Arşivler, Apostolik Sarayı avlusunda ve yeraltında gizli kapılar ardında yer alır; hacılar bunlara asla rastlamazlar. St. Peter's veya Vatikan Müzeleri'ne gelen sıradan bir ziyaretçi için arşivler, Katolik tarihinin görkemli sahnesinin görünmeyen bir arka planıdır. Ancak gizlilik yalnızca merakı körükler. Popülist romanlar ve komplo teorileri, bu kartonların içinde nelerin saklı olabileceği konusunda uzun zamandır spekülasyonlar yapıyor - kayıp İncillerden uzaylılara dair kanıtlara kadar - ancak gerçek, diplomatik gönderilerin, idari kayıtların ve teolojik tartışmaların muazzam bir hazinesidir.
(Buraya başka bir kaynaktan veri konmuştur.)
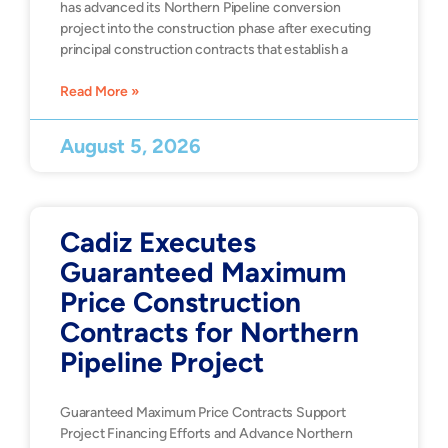
has advanced its Northern Pipeline conversion
project into the construction phase after executing
principal construction contracts that establish a
Read More »
August 5, 2026
Cadiz Executes
Guaranteed Maximum
Price Construction
Contracts for Northern
Pipeline Project
Guaranteed Maximum Price Contracts Support
Project Financing Efforts and Advance Northern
Tarihçiler erişilebilir kısımları değerli tutarlar: 2008'de Papa Benedict XVI, 16.-17. yüzyıllara ait Kutsal Ofis (Engizisyon) arşivlerini açtı ve yakın zamanda dünya, Papa Pius XII'nin (1939-1958) arşivlerinin nihayet incelenmek üzere serbest bırakılmasını izledi. Bu eylemler, Vatikan'ın tavrının giderek "Kaynaklara gidin. İnsanların onlardan yayın yapmasından korkmuyoruz" haline geldiğini gösteriyor, tıpkı XIII. Leo'nun meşhur sözü gibi. Ancak şimdilik, materyallerin büyük çoğunluğu kasaların ve kameraların arkasında kalıyor - yalnızca girmek için nadir bir kimlik belgesi kazananların erişimine açık.

Vatikan Gizli Arşivleri, kendi tarzında, herhangi bir uzak ada veya gizli mağara kadar "yasak" bir yerdir. Cazibesi adrenalin veya tehlikede değil, sırların ağırlığında ve her dosya arabasının yüzyıllardır gelen hikayeleri taşıması hissinde yatar. Kilitli kapılarının önünde durmak (yukarıdaki o loş koridorda olduğu gibi) tarihin eşiğinde durmaktır - sadece bilginin girmesine izin verilen, turizmin değil.